Records provided: Begin
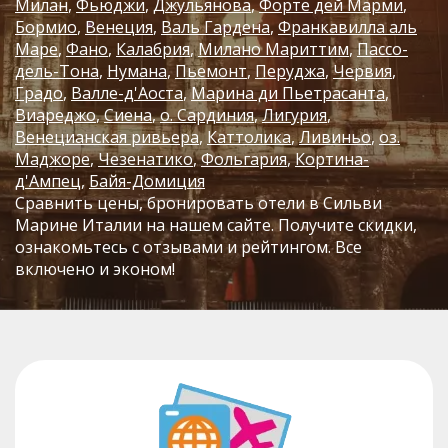
Милан
Фьюджи
Джульянова
Форте дей Марми
Бормио
Венеция
Валь Гардена
Франкавилла аль
Маре
Фано
Калабрия
Милано Мариттим
Пассо-
дель-Тона
Нумана
Пьемонт
Перуджа
Червия
Градо
Валле-д'Аоста
Марина ди Пьетрасанта
Виареджо
Сиена
о. Сардиния
Лигурия
Венецианская ривьера
Каттолика
Ливиньо
оз.
Маджоре
Чезенатико
Фольгария
Кортина-
д'Ампец
Байя-Домиция
Сравнить цены, бронировать отели в Сильви
Марине Италии на нашем сайте. Получите скидки,
ознакомьтесь с отзывами и рейтингом. Все
включено и эконом!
Records provided: End
Lines from the one containing "Марина ди Пьетрасанта" through the end of the data above must be written out exactly, and no other lines are needed.

## Solution below
Марина ди Пьетрасанта
Виареджо
Сиена
о. Сардиния
Лигурия
Венецианская ривьера
Каттолика
Ливиньо
оз.
Маджоре
Чезенатико
Фольгария
Кортина-
д'Ампец
Байя-Домиция
Сравнить цены, бронировать отели в Сильви
Марине Италии на нашем сайте. Получите скидки,
ознакомьтесь с отзывами и рейтингом. Все
включено и эконом!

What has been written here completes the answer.